Beating security defences with fast updating
In stark contrast to the 'fire-and-forget' method of email-borne viruses and worms, modern web threats are constantly being adapted and modified, in an attempt to bypass defences. By repackaging threats, hackers can create numerous minor variants, some of which may not be recognised by security solutions. This process can even be automated, allowing criminals to generate multiple malware variants in a single day. This constant modification of code not only enables hackers to compromise more computers - it also means that, once infected, they stay infected longer than before. By continually changing the characteristics of their code, hackers can cheat rudimentary malware detection engines (or those with relatively poor proactive scanning capabilities) and add more malware, such as spyware or adware, to the computer. Alternatively, compromised computers can launch repeated spam campaigns or distributed denial-of-service attacks.

Safeguarding your corporate network

Today's rapidly evolving web threats and the instant exploitation of any vulnerability by cybercriminals means that it is not enough for businesses to protect only their email and endpoint systems. Organisations need to act now to ensure that surfing the web at work poses no threat to IT security, network resources or staff productivity.

User education as a tool for defence

Many businesses have successfully educated users to spot email-borne threats, and while the fight against web-based threats relies much more heavily on sophisticated technology, users should be engaged in the fight. Many firms have procedures in place that define which websites are considered appropriate, but few have updated these to include guidance on how to avoid infection whilst surfing the net. A good policy will dictate that:

  • Employees must never open spam emails.
  • Employees must never click on links included in emails sent from unknown senders.
  • Web browsers are patched at all times by the IT department.
  • Employees should minimise non-work-related browsing for both security and productivity reasons.

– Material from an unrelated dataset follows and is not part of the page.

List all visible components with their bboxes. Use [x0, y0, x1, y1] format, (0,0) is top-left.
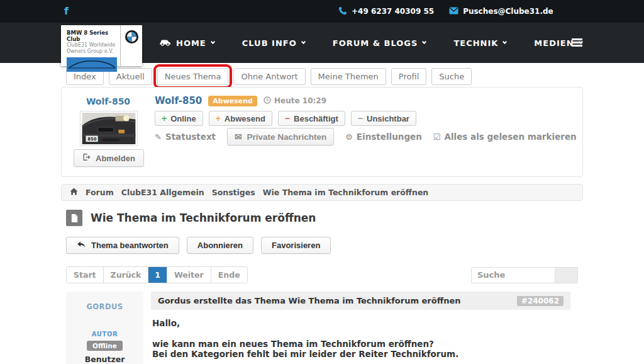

Users can also be required to report unusual behaviour, such as their computer suddenly becoming slow, the homepage changing without their input or a file that opens but does nothing.

Comprehensive security solutions are key

In addition to good preventive practice, such as rigorous patching and educating users about the risks of browsing, organisations must implement a comprehensive web security solution. A good technological defence is one that is able to proactively scan and filter all web pages in real time, even those on legitimate sites, before granting access to the user.

Organisations looking to protect against the growing threat of web-based malware need a solution that above all demonstrates its security attributes and combines powerful site and content controls with low-impact, effective administration. At the same time, end-user expectations and requirements for speed and efficiency must be met. Solutions that fail to meet these demands for security, control and performance in today's cyber climate will ultimately fail the organisation.

References
1. Sophos Security Threat Report, July 2008 (
www.sophos.com//news/2008/07/security-report.html).

Graham Cluley is senior technology consultant at Sophos.